Record excerpts>
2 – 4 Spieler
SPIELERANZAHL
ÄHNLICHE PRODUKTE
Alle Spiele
* * *
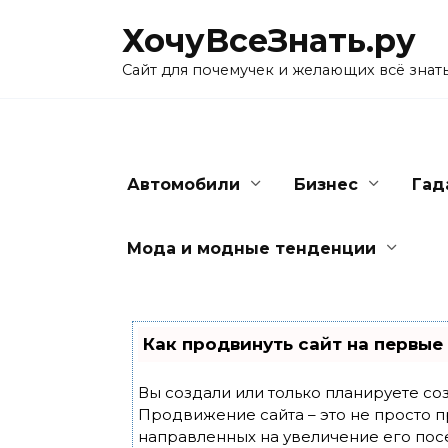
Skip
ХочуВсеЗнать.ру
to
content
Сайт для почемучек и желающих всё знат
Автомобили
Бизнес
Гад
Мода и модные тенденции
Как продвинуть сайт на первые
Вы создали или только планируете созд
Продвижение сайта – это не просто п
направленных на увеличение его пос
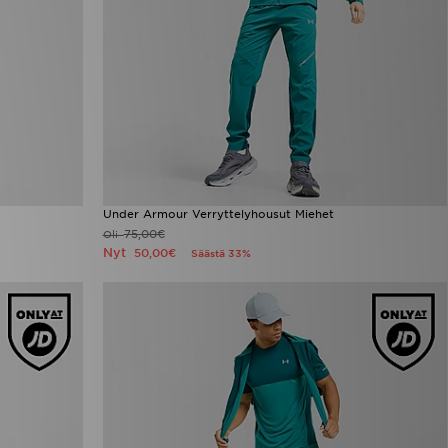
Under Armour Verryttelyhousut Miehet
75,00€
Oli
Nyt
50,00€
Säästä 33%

Problem to work on> Retype, in the same exact form, the lines of the material above from the line holding "2 – 4 Spieler" through the line holding "Alle Spiele".

Exercise answer>
2 – 4 Spieler
SPIELERANZAHL
ÄHNLICHE PRODUKTE
Alle Spiele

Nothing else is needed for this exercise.